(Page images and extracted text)

....................

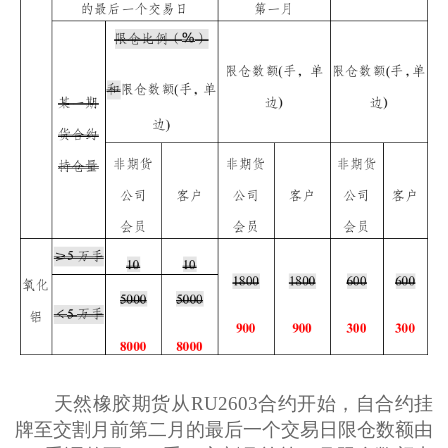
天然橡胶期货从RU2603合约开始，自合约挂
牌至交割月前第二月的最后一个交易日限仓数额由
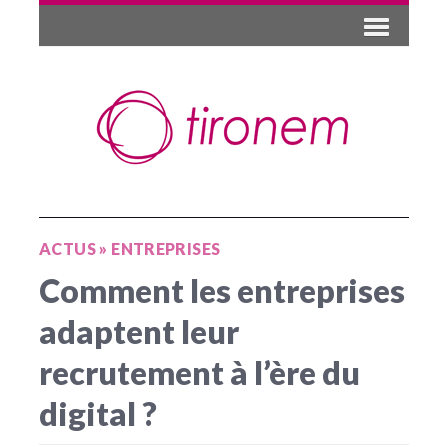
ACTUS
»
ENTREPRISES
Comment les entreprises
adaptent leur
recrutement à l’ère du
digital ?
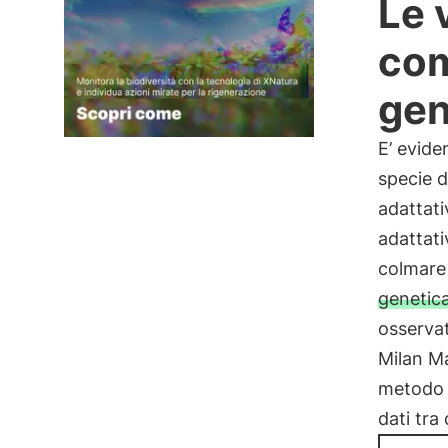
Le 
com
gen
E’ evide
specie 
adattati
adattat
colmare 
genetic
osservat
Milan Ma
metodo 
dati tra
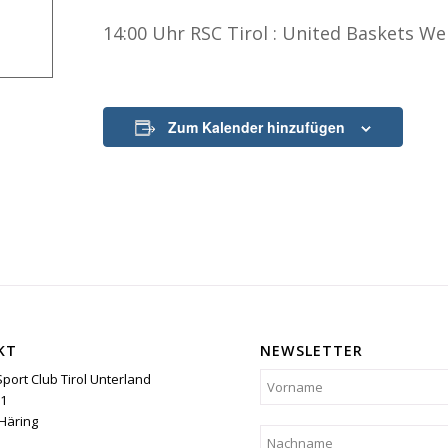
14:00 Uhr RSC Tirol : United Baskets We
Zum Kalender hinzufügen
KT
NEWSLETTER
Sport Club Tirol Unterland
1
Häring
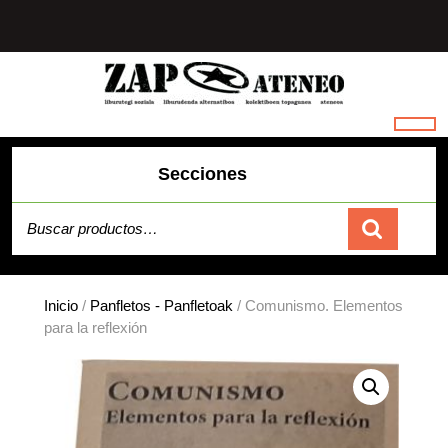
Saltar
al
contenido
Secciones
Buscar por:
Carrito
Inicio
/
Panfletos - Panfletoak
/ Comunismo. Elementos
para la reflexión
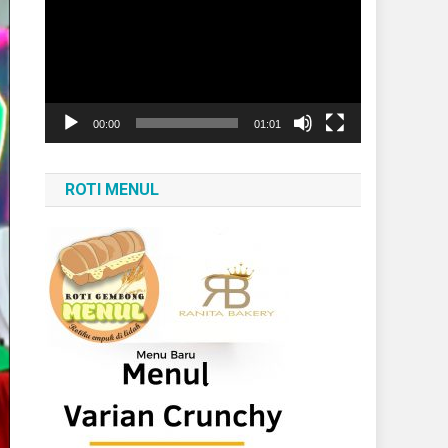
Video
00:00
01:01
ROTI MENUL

....................

■ **Problem**
Would you please retype all the data exactly? Leave out whatever pictures it holds.

■ **Answer to the exercise**
天然橡胶期货从RU2603合约开始，自合约挂
牌至交割月前第二月的最后一个交易日限仓数额由
ACTUS
»
ENTREPRISES
Comment les entreprises
adaptent leur
recrutement à l’ère du
digital ?
Le 
com
gen
E’ evide
specie 
adattati
adattat
colmare 
genetic
osservat
Milan Ma
metodo 
dati tra
14:00 Uhr RSC Tirol : United Baskets We
Zum Kalender hinzufügen
KT
NEWSLETTER
Sport Club Tirol Unterland
1
Häring
Saltar
al
contenido
Secciones
Buscar por:
Carrito
Inicio
/
Panfletos - Panfletoak
/ Comunismo. Elementos
para la reflexión
Video
00:00
01:01
ROTI MENUL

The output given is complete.